Sunday, December 14, 2008

Microsoft revising 'us vs. them' attitude toward open source


Microsoft is changing its previous "us vs. them" attitude toward open-source software.

When Microsoft completed its acquisition of San Francisco-based startup Powerset in July, it acquired more than just search-engine technology. In the HBase component of Powerset's product, Microsoft also acquired open-source code that is actively being redistributed back into the Apache Software Foundation's Hadoop project.

The scenario of having open-source technology in a product is a first for Microsoft, which to date has had only proprietary technology in its software, said Robert Duffner, a senior director in Microsoft's Platform Strategy Group.

Letting the acquired technology exist as it is, and letting the former Powerset employees continue to contribute code to Hadoop, represents a shift in mindset and strategy at the company to be more friendly toward open-source technology and realize that "innovation occurs across a wide variety of technologies," he said.

In addition to the Powerset code, Microsoft also for the first time in 2008 began contributing other code to open-source projects. In July, Microsoft began providing code to a PHP project called ADOdb. PHP is an open-source, freely available scripting language that developers widely use for Web development.

Duffner's group, under the direction of Microsoft Senior Director Sam Ramji, is driving this movement to not only accept open-source software as a technology with which Microsoft's software has to interoperate effectively, but also to see it as beneficial to both Microsoft's own business goals and the industry as a whole.

Having long positioned Windows and other proprietary software against open source as "us versus them," Microsoft is now trying to convince customers that the two technologies are not mutually exclusive and in fact can even be complementary at times.

Part of the duty of the Platform Strategy Group, formed a little over a year ago, is also to reverse the message of Microsoft's previous and infamous "Get the Facts" campaign, which aggressively tried to show customers the value proposition of deploying a Windows environment instead of Linux.

This new attitude also is a far cry from the Microsoft of only a year-and-a-half ago, when CEO Steve Ballmer claimed that Linux violates 235 patents Microsoft holds and said the company was considering seeking patent royalties from open-source distributors.
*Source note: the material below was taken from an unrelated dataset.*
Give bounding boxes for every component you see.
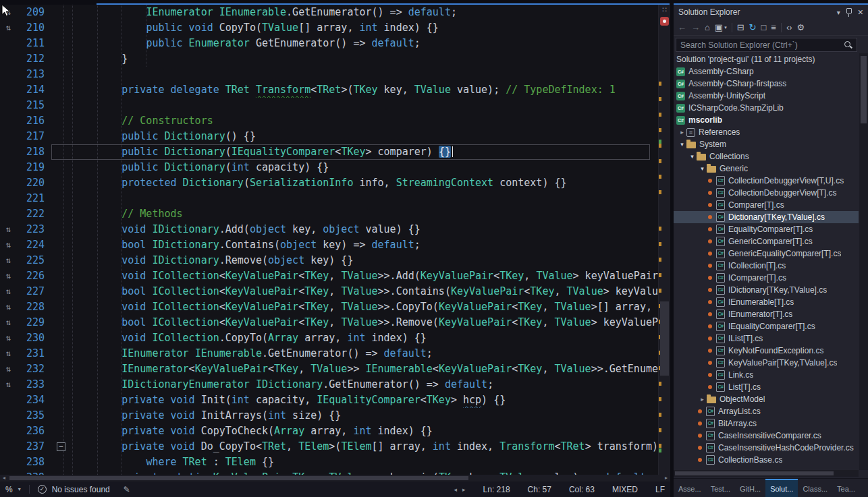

"It's been quite a while since we've heard very much saber-rattling [from Microsoft] on open source," said Jay Lyman, open-source analyst with The 451 Group. "It's indicative that there is true change going on over there."

However, even members of the Platform Strategy Group team admit that turning the entire Microsoft ship to accept this new attitude is no easy task, and it's a process that is still evolving across the company.

"There are some groups within Microsoft [where] it's taking longer for the message to filter down," said Peter Galli, senior open-source community manager of the Platform Strategy Group.

Microsoft hired Galli, a former journalist who covered both Microsoft and Linux, several months ago as a "change agent" to help spread the new open-source message across the company, Duffner said.

An example of how old habits die hard came just last week, when Microsoft's public relations team posted a case study on its PressPass Web site highlighting how a U.K. company called Speedy Hire expects to save US$1.48 million in five years after switching from Linux to Windows. The interview, which Microsoft's public relations team pointed out to journalists through an e-mail campaign, had no apparent news value and seemed out of context, as the Speedy Hire case study was a year old.

Blatant open-source bashing like this is what the Platform Strategy Group is trying to change, Galli said.

However, Microsoft still believes that running a Windows Server environment has a better total cost of ownership than a Red Hat Enterprise Linux environment, something that many customers still don't quite understand because some still believe open source means free of charge.

This message is especially important during the current recession in the U.S., when many companies are looking to cut costs, Duffner said.

He stressed that Microsoft by no means wants to promote the use of open-source software to its customers, and still thinks its own software is superior. However, embracing open source is about giving customers and developers the chance to make their own decisions about which software to buy, and making sure both Microsoft and open-source software can be part of the same buying decision, Duffner said.

The 451 Group's Lyman concurred that Microsoft's interest in open source is "its own self-interest." "They want open source on Windows to be just as good as open source on Linux," he said.

Lyman added that it "makes sense" for Microsoft to differentiate between attacking other vendors like Red Hat and attacking open source as an ideology, which is what the company has done in the past and which has proven to be a battle that it can't win.